_Directions for this task_.
Could you set down exactly the lines of the data below, starting at the one that holds "Op 13,00 km afstand" and ending at the one that holds "Op 14,04 km afstand", both included, and only those?

_Dataset extract_.
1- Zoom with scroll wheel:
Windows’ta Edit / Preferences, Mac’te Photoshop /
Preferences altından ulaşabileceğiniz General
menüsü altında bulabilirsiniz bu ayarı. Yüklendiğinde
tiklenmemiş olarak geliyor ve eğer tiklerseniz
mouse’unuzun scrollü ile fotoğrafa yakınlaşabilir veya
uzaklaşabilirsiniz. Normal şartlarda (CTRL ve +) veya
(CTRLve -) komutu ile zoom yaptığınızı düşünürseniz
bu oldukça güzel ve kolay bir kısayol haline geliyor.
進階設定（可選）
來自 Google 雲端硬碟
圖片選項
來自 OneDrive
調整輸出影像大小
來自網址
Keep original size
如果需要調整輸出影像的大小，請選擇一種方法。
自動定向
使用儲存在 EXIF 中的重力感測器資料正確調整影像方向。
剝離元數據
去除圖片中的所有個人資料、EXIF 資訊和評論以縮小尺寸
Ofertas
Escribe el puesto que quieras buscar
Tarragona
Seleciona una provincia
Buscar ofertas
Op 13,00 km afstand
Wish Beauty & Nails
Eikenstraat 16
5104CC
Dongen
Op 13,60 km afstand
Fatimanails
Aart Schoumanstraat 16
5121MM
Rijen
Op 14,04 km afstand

---

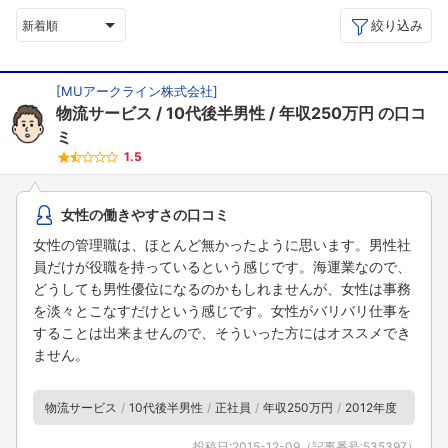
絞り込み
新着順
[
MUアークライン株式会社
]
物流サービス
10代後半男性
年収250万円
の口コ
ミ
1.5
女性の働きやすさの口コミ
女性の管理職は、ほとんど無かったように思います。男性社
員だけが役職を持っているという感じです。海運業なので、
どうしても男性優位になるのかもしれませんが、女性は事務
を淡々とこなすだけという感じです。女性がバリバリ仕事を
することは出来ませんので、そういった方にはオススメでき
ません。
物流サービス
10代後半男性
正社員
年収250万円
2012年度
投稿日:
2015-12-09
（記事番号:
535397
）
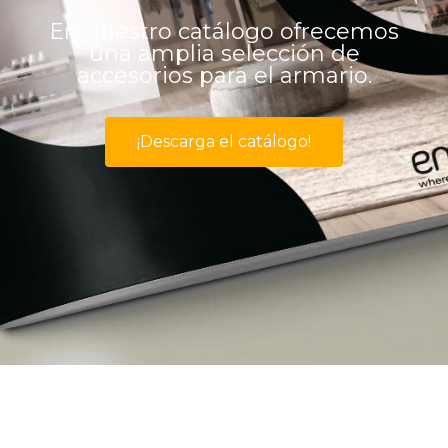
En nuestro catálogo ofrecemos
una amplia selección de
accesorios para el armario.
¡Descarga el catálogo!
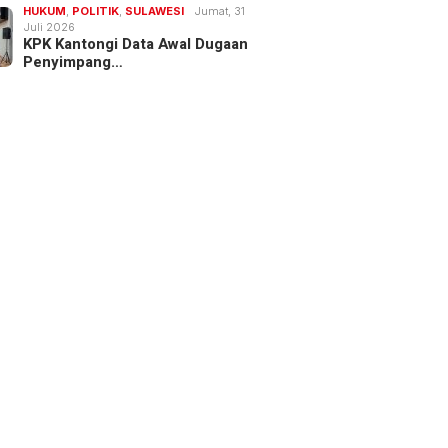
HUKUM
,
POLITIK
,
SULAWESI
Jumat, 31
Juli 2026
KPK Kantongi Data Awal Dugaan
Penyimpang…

_Solution to this problem_.
Op 13,00 km afstand
Wish Beauty & Nails
Eikenstraat 16
5104CC
Dongen
Op 13,60 km afstand
Fatimanails
Aart Schoumanstraat 16
5121MM
Rijen
Op 14,04 km afstand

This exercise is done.